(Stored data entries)
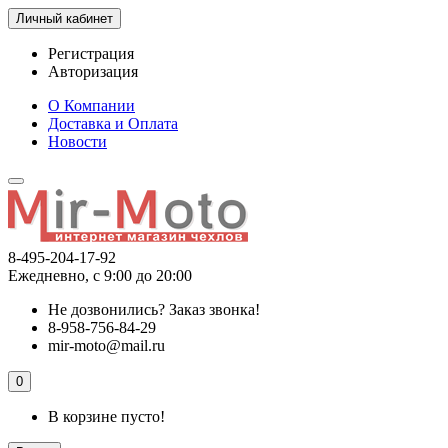
Личный кабинет
Регистрация
Авторизация
О Компании
Доставка и Оплата
Новости
8-495-204-17-92
Ежедневно, с 9:00 до 20:00
Не дозвонились?
Заказ звонка!
8-958-756-84-29
mir-moto@mail.ru
0
В корзине пусто!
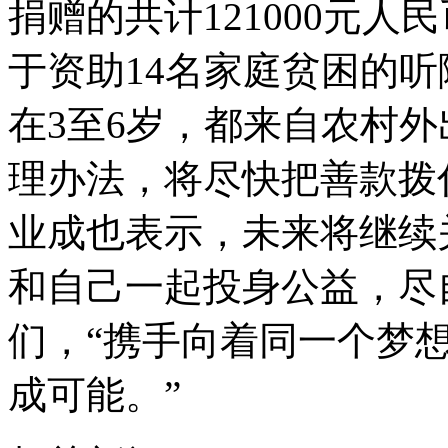
捐赠的共计121000元
于资助14名家庭贫困的
在3至6岁，都来自农村
理办法，将尽快把善款拨
业成也表示，未来将继续
和自己一起投身公益，尽
们，“携手向着同一个梦
成可能。”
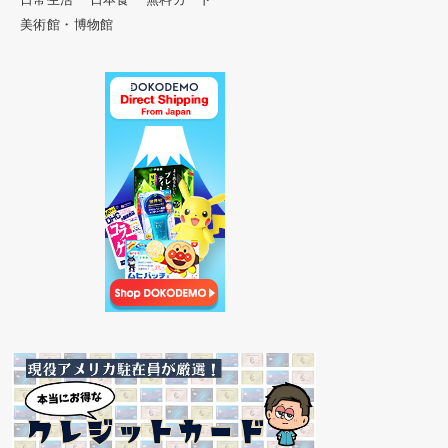
美術館・博物館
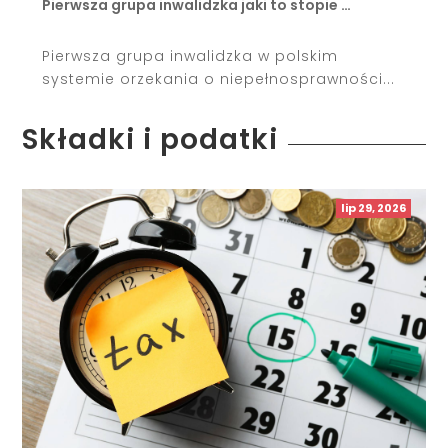
Pierwsza grupa inwalidzka jaki to stopie …
Pierwsza grupa inwalidzka w polskim
systemie orzekania o niepełnosprawności...
Składki i podatki
lip 29, 2026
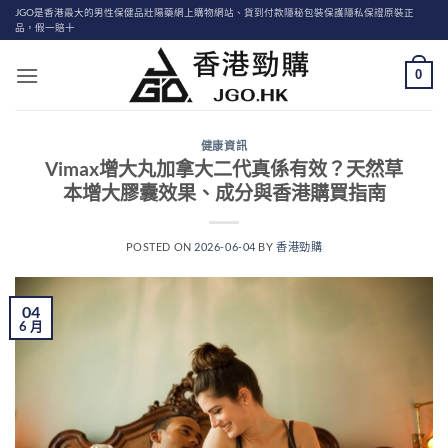
Skip
JGO是香港最大的男性保健品壯陽藥網上購物網站、貨到付款隱秘包裝保護隱私保證原裝正
品，假一賠十
to
content
0
健康資訊
Vimax增大丸加拿大二代真係有效？天然草
本增大膠囊效果、成分與香港購買指南
POSTED ON
2026-06-04
BY
香港勁購
04
6 月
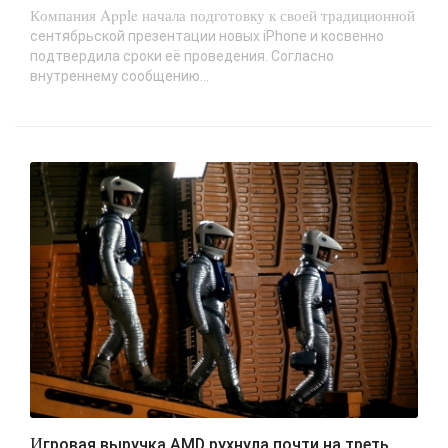
Компания Apple начала подготовку к своей традиционной
сентябрьской презентации новых iPhone и косвенно
подтвердила сроки её проведения. Согласно
внутреннему сообщению...
Игровая выручка AMD рухнула почти на треть,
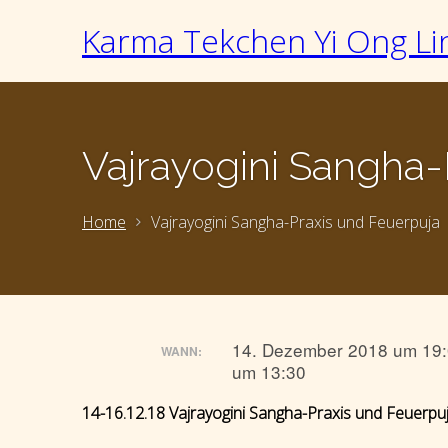
Karma Tekchen Yi Ong Li
Vajrayogini Sangha-
Home
Vajrayogini Sangha-Praxis und Feuerpuja
14. Dezember 2018 um 19:
WANN:
um 13:30
14-16.12.18 Vajrayogini Sangha-Praxis und Feuerpu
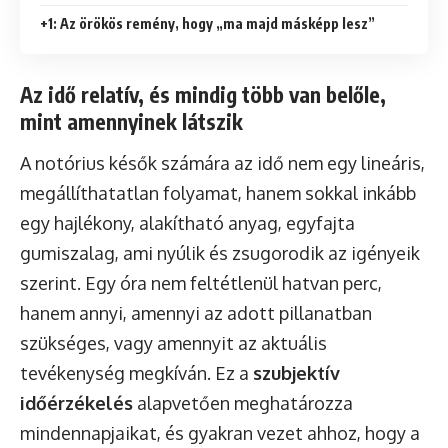
+1: Az örökös remény, hogy „ma majd másképp lesz”
Az idő relatív, és mindig több van belőle,
mint amennyinek látszik
A notórius késők számára az idő nem egy lineáris,
megállíthatatlan folyamat, hanem sokkal inkább
egy hajlékony, alakítható anyag, egyfajta
gumiszalag, ami nyúlik és zsugorodik az igényeik
szerint. Egy óra nem feltétlenül hatvan perc,
hanem annyi, amennyi az adott pillanatban
szükséges, vagy amennyit az aktuális
tevékenység megkíván. Ez a
szubjektív
időérzékelés
alapvetően meghatározza
mindennapjaikat, és gyakran vezet ahhoz, hogy a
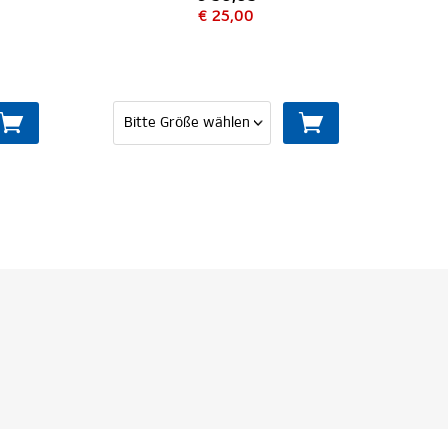
25,00
€ 44,95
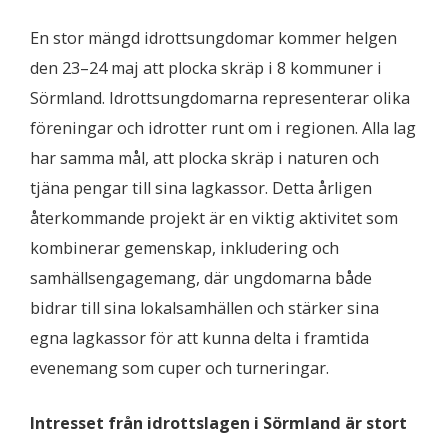
En stor mängd idrottsungdomar kommer helgen
den 23–24 maj att plocka skräp i 8 kommuner i
Sörmland. Idrottsungdomarna representerar olika
föreningar och idrotter runt om i regionen. Alla lag
har samma mål, att plocka skräp i naturen och
tjäna pengar till sina lagkassor. Detta årligen
återkommande projekt är en viktig aktivitet som
kombinerar gemenskap, inkludering och
samhällsengagemang, där ungdomarna både
bidrar till sina lokalsamhällen och stärker sina
egna lagkassor för att kunna delta i framtida
evenemang som cuper och turneringar.
Intresset från idrottslagen i Sörmland är stort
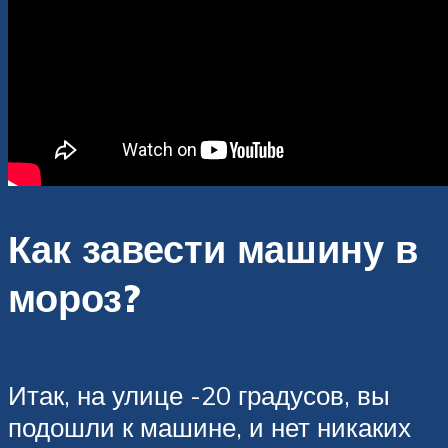
Как завести машину в
мороз?
Итак, на улице -20 градусов, вы
подошли к машине, и нет никаких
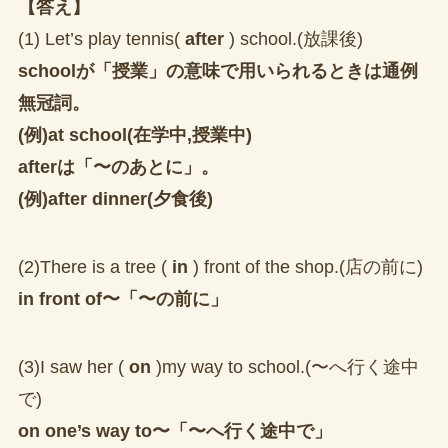
【答え】
(1) Let’s play tennis(
after
) school.(放課後)
schoolが「授業」の意味で用いられるときは通例
無冠詞。
(例)at school(在学中,授業中)
afterは「〜のあとに」。
(例)after dinner(夕食後)
(2)There is a tree (
in
) front of the shop.(店の前に)
in front of〜「〜の前に」
(3)I saw her (
on
)my way to school.(〜へ行く途中
で)
on one’s way to〜「〜へ行く途中で」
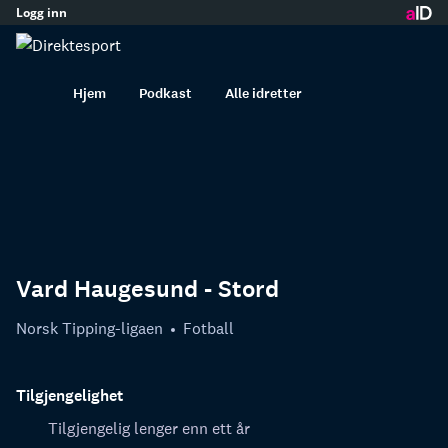
Logg inn
innhold
Hjem
Podkast
Alle idretter
Vard Haugesund - Stord
Norsk Tipping-ligaen
Fotball
Tilgjengelighet
Tilgjengelig lenger enn ett år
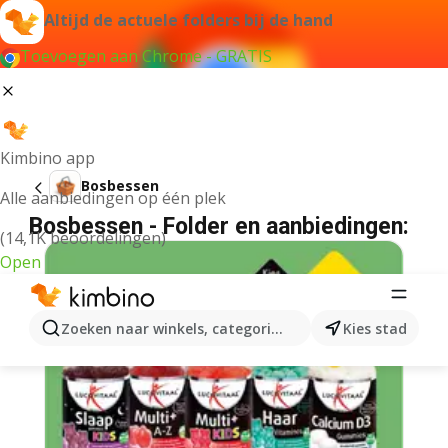
Altijd de actuele folders bij de hand
Toevoegen aan Chrome - GRATIS
Kimbino app
Bosbessen
Alle aanbiedingen op één plek
Bosbessen - Folder en aanbiedingen:
(14,1K beoordelingen)
Open
Zoeken naar winkels, categorieën, producten...
Kies stad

## Exercise prompt
Transcribe all records verbatim and omit each image.

## Solution for this exercise
Личный кабинет
Регистрация
Авторизация
О Компании
Доставка и Оплата
Новости
8-495-204-17-92
Ежедневно, с 9:00 до 20:00
Не дозвонились?
Заказ звонка!
8-958-756-84-29
mir-moto@mail.ru
0
В корзине пусто!
捐赠的共计121000元
于资助14名家庭贫困的
在3至6岁，都来自农村
理办法，将尽快把善款拨
业成也表示，未来将继续
和自己一起投身公益，尽
们，“携手向着同一个梦
成可能。”
美術館・博物館
Pierwsza grupa inwalidzka jaki to stopie …
Pierwsza grupa inwalidzka w polskim
systemie orzekania o niepełnosprawności...
Składki i podatki
lip 29, 2026
Skip
JGO是香港最大的男性保健品壯陽藥網上購物網站、貨到付款隱秘包裝保護隱私保證原裝正
品，假一賠十
to
content
0
健康資訊
Vimax增大丸加拿大二代真係有效？天然草
本增大膠囊效果、成分與香港購買指南
POSTED ON
2026-06-04
BY
香港勁購
04
6 月
Компания Apple начала подготовку к своей традиционной
сентябрьской презентации новых iPhone и косвенно
подтвердила сроки её проведения. Согласно
внутреннему сообщению...
Игровая выручка AMD рухнула почти на треть,
Karma Tekchen Yi Ong Li
Vajrayogini Sangha-
Home
Vajrayogini Sangha-Praxis und Feuerpuja
14. Dezember 2018 um 19:
WANN:
um 13:30
14-16.12.18 Vajrayogini Sangha-Praxis und Feuerpu
+1: Az örökös remény, hogy „ma majd másképp lesz”
Az idő relatív, és mindig több van belőle,
mint amennyinek látszik
A notórius késők számára az idő nem egy lineáris,
megállíthatatlan folyamat, hanem sokkal inkább
egy hajlékony, alakítható anyag, egyfajta
gumiszalag, ami nyúlik és zsugorodik az igényeik
szerint. Egy óra nem feltétlenül hatvan perc,
hanem annyi, amennyi az adott pillanatban
szükséges, vagy amennyit az aktuális
tevékenység megkíván. Ez a
szubjektív
időérzékelés
alapvetően meghatározza
mindennapjaikat, és gyakran vezet ahhoz, hogy a
25,00
€ 44,95
En stor mängd idrottsungdomar kommer helgen
den 23–24 maj att plocka skräp i 8 kommuner i
Sörmland. Idrottsungdomarna representerar olika
föreningar och idrotter runt om i regionen. Alla lag
har samma mål, att plocka skräp i naturen och
tjäna pengar till sina lagkassor. Detta årligen
återkommande projekt är en viktig aktivitet som
kombinerar gemenskap, inkludering och
samhällsengagemang, där ungdomarna både
bidrar till sina lokalsamhällen och stärker sina
egna lagkassor för att kunna delta i framtida
evenemang som cuper och turneringar.
Intresset från idrottslagen i Sörmland är stort
Как завести машину в
мороз?
Итак, на улице -20 градусов, вы
подошли к машине, и нет никаких
【答え】
(1) Let’s play tennis(
after
) school.(放課後)
schoolが「授業」の意味で用いられるときは通例
無冠詞。
(例)at school(在学中,授業中)
afterは「〜のあとに」。
(例)after dinner(夕食後)
(2)There is a tree (
in
) front of the shop.(店の前に)
in front of〜「〜の前に」
(3)I saw her (
on
)my way to school.(〜へ行く途中
で)
on one’s way to〜「〜へ行く途中で」
Logg inn
innhold
Hjem
Podkast
Alle idretter
Vard Haugesund - Stord
Norsk Tipping-ligaen
Fotball
Tilgjengelighet
Tilgjengelig lenger enn ett år
Altijd de actuele folders bij de hand
Toevoegen aan Chrome - GRATIS
Kimbino app
Bosbessen
Alle aanbiedingen op één plek
Bosbessen - Folder en aanbiedingen:
(14,1K beoordelingen)
Open
Zoeken naar winkels, categorieën, producten...
Kies stad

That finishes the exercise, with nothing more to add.